Return the data below unaltered, but strip out the pictures.

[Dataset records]
....

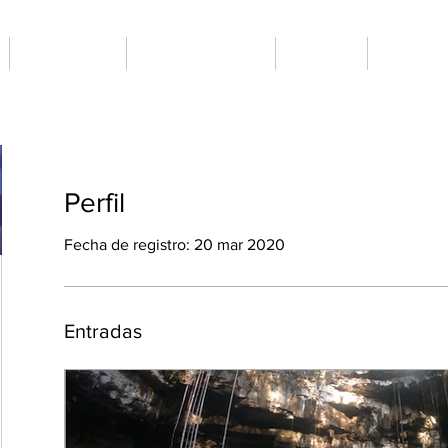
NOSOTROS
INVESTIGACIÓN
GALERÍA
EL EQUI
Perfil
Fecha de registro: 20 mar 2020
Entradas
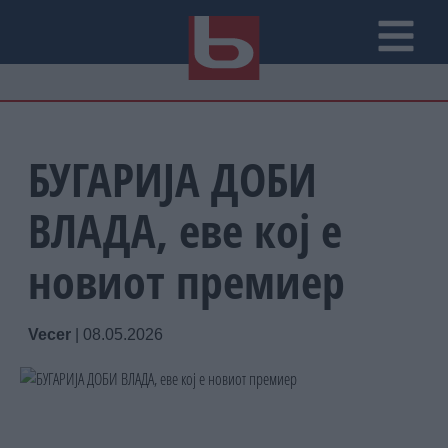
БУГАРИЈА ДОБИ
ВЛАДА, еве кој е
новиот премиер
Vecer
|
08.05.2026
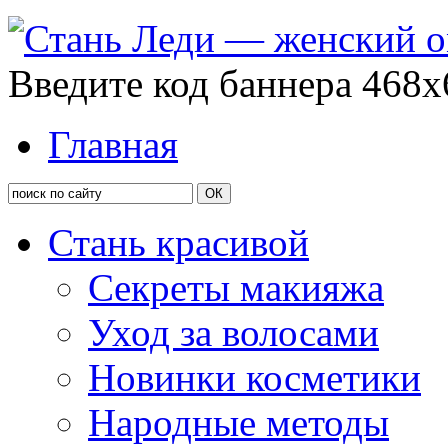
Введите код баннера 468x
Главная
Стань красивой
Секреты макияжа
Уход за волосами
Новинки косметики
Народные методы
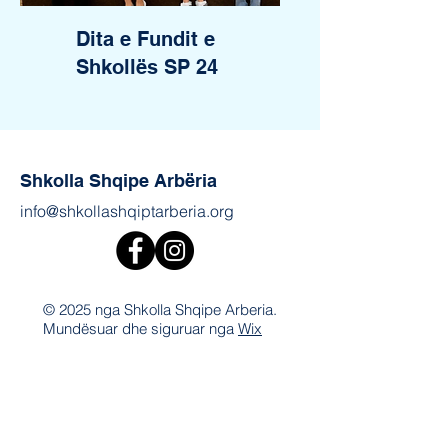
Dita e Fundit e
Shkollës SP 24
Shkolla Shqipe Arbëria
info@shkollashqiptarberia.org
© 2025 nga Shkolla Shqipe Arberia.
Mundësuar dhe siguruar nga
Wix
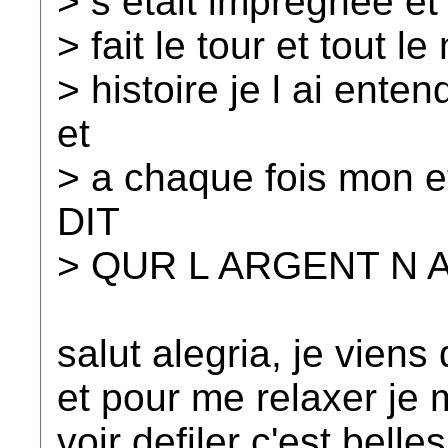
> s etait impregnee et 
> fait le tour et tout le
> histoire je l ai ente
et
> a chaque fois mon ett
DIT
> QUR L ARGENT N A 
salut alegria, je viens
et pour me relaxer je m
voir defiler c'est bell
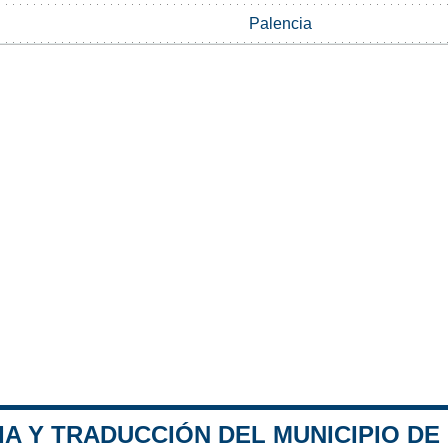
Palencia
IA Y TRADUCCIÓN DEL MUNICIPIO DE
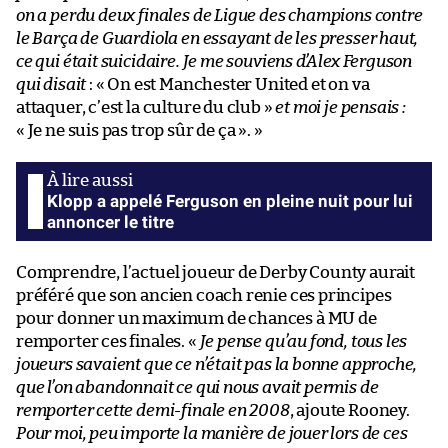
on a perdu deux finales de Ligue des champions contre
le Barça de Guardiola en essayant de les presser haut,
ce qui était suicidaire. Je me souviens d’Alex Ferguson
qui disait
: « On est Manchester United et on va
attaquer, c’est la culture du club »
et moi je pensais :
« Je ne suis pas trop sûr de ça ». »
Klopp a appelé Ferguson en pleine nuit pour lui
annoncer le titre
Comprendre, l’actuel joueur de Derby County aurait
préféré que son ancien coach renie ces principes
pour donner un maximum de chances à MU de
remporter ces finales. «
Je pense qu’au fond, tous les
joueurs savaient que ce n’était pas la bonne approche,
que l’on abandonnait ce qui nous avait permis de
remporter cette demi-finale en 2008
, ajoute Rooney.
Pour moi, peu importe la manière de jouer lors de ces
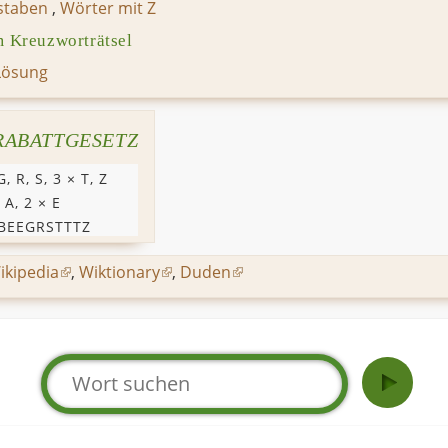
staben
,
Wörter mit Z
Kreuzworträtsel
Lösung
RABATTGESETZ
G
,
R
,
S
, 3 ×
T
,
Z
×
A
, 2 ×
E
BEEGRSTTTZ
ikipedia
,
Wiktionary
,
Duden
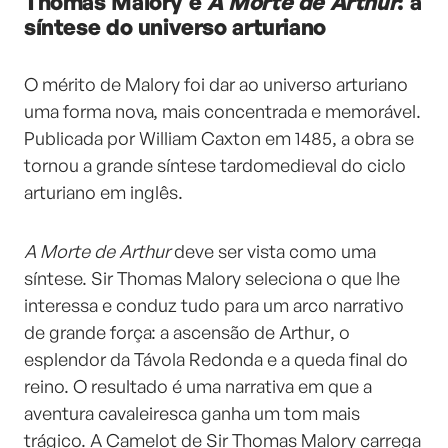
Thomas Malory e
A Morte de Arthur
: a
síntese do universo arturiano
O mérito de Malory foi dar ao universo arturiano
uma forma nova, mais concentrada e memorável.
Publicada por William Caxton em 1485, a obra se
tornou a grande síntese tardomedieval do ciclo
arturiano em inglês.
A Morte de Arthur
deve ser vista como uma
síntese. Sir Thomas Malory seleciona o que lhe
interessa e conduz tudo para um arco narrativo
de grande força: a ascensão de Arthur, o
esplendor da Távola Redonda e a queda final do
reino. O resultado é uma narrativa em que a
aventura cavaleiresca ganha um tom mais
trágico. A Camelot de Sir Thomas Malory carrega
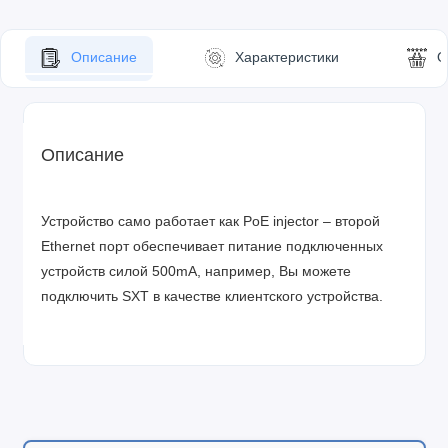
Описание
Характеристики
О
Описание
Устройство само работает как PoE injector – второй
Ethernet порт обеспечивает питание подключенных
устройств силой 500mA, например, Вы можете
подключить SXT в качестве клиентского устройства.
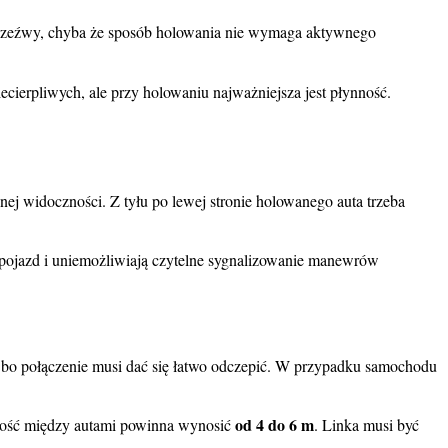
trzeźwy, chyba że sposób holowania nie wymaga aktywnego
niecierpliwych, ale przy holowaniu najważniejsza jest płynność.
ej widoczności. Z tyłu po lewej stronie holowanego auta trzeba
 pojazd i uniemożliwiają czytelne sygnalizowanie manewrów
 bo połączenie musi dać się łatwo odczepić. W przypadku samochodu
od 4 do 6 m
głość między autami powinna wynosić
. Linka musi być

....

Answer box:
NOSOTROS
INVESTIGACIÓN
GALERÍA
EL EQUI
Perfil
Fecha de registro: 20 mar 2020
Entradas
БУГАРИЈА ДОБИ
ВЛАДА, еве кој е
новиот премиер
Vecer
|
08.05.2026
Введите код баннера 468x
Главная
Стань красивой
Секреты макияжа
Уход за волосами
Новинки косметики
Народные методы
Dita e Fundit e
Shkollës SP 24
Shkolla Shqipe Arbëria
info@shkollashqiptarberia.org
© 2025 nga Shkolla Shqipe Arberia.
Mundësuar dhe siguruar nga
Wix
> s etait impregnee et 
> fait le tour et tout le
> histoire je l ai ente
et
> a chaque fois mon ett
DIT
> QUR L ARGENT N A 
salut alegria, je viens
et pour me relaxer je m
voir defiler c'est bell
Palencia
IA Y TRADUCCIÓN DEL MUNICIPIO DE
on a perdu deux finales de Ligue des champions contre
le Barça de Guardiola en essayant de les presser haut,
ce qui était suicidaire. Je me souviens d’Alex Ferguson
qui disait
: « On est Manchester United et on va
attaquer, c’est la culture du club »
et moi je pensais :
« Je ne suis pas trop sûr de ça ». »
Klopp a appelé Ferguson en pleine nuit pour lui
annoncer le titre
Comprendre, l’actuel joueur de Derby County aurait
préféré que son ancien coach renie ces principes
pour donner un maximum de chances à MU de
remporter ces finales. «
Je pense qu’au fond, tous les
joueurs savaient que ce n’était pas la bonne approche,
que l’on abandonnait ce qui nous avait permis de
remporter cette demi-finale en 2008
, ajoute Rooney.
Pour moi, peu importe la manière de jouer lors de ces
staben
,
Wörter mit Z
Kreuzworträtsel
Lösung
RABATTGESETZ
G
,
R
,
S
, 3 ×
T
,
Z
×
A
, 2 ×
E
BEEGRSTTTZ
ikipedia
,
Wiktionary
,
Duden
Thomas Malory e
A Morte de Arthur
: a
síntese do universo arturiano
O mérito de Malory foi dar ao universo arturiano
uma forma nova, mais concentrada e memorável.
Publicada por William Caxton em 1485, a obra se
tornou a grande síntese tardomedieval do ciclo
arturiano em inglês.
A Morte de Arthur
deve ser vista como uma
síntese. Sir Thomas Malory seleciona o que lhe
interessa e conduz tudo para um arco narrativo
de grande força: a ascensão de Arthur, o
esplendor da Távola Redonda e a queda final do
reino. O resultado é uma narrativa em que a
aventura cavaleiresca ganha um tom mais
trágico. A Camelot de Sir Thomas Malory carrega
Описание
Характеристики
О
Описание
Устройство само работает как PoE injector – второй
Ethernet порт обеспечивает питание подключенных
устройств силой 500mA, например, Вы можете
подключить SXT в качестве клиентского устройства.
trzeźwy, chyba że sposób holowania nie wymaga aktywnego
niecierpliwych, ale przy holowaniu najważniejsza jest płynność.
ej widoczności. Z tyłu po lewej stronie holowanego auta trzeba
 pojazd i uniemożliwiają czytelne sygnalizowanie manewrów
 bo połączenie musi dać się łatwo odczepić. W przypadku samochodu
od 4 do 6 m
głość między autami powinna wynosić
. Linka musi być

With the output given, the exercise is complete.